Aquella noche, el cielo estaba estrellado; un frío intenso hacía tiritar a los moradores de la gran ciudad, mientras se preparaban para conmemorar la venida del Mesías Redentor.  Las calles parecían desiertas,  solo la sombra de un hombre se desplazaba sigilosa, deteniendo eventualmente el paso frente a algunas viviendas, como si tratara de ubicar a “alguien”, a quien buscaba ansiosamente.  Era Manuel, un humilde obrero de unos cuarenta años de edad, que aquella noche del veinticuatro de diciembre había decidido visitar algunos hogares para establecer la forma en que el niño Jesús era recibido en Navidad.  Cuando estuvo frente a la vivienda de un abogado de gran prestigio, se acercó a la ventana que daba a la calle y desde donde se podía apreciar el jardín.  Con asombro vio una mesa muy larga, con manteles blancos, sobre la cual se había servido los más deliciosos manjares, y a cierta distancia, botellas de fino licor.  Alrededor de la mesa estaban sentados un buen número de familiares y amigos del jurista, los que en forma reiterada alzaban la copa y brindaban por un sinfín de motivos; pero curiosamente, ninguno de ellos mencionó al niño que estaba por venir.

Al llegar a la esquina ubicada frente a uno de los hoteles exclusivos de aquella zona, Manuel se detuvo para apreciar a un grupo de jóvenes que bailaban muy entusiasmados, haciendo bromas y “pegando” gritos.  El obrero se alejó justo en el momento en que contemplaba a las parejas comportarse de una manera indecente, comprendiendo que seguramente, en esas condiciones, ninguno de los chicos estaba esperando al Niño Redentor.

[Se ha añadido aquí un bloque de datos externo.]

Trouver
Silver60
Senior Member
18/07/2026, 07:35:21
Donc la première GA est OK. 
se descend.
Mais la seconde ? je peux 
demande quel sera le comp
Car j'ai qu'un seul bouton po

Más adelante, se detuvo frente a la casa de una familia aristocrática.  Sus miembros estaban reunidos en derredor de un enorme árbol adornado con bombas de colores y luces intermitentes que parecían recorrer, de rama en rama, el verdor de aquel ciprés cuya importante vida había concluido con aquella festividad.  Al pie del árbol, innumerables regalos de diferentes tamaños estaban por abrirse.  El jefe del hogar hizo la seña respectiva, al tiempo que, con evidente júbilo, niños y adultos buscaron su nombre entre aquellas cajas envueltas con papel de colores y listón.  Al abrirlos, se maravillaron de su contenido y posteriormente dieron gracias a quien se lo había enviado, pero…, nadie mencionó que había un regalo para el niño que estaba por llegar.

Finalmente, un tanto cansado, y sintiendo que el frío penetraba en sus huesos, Manuel decidió hacer la última visita.  Se acercó a la humilde vivienda de un panadero.  Los cinco miembros de aquella familia se preparaban para la cena.  Antes de ingerir los alimentos, se pusieron de pie y entonaron algunos cantos alusivos a la Navidad; luego, todos se tomaron de la mano y rezaron una bella oración en la que ofrecieron su corazón al Santo Niño para que lo usara como pesebre.  En vez de incienso, oro y mirra, le ofrecieron su entrega total, sus dificultades diarias y sus alegrías, pidiéndole que la luz de la estrella que iluminó el sagrado portal, les guiara por el camino del amor, la comprensión y la entrega generosa a los demás.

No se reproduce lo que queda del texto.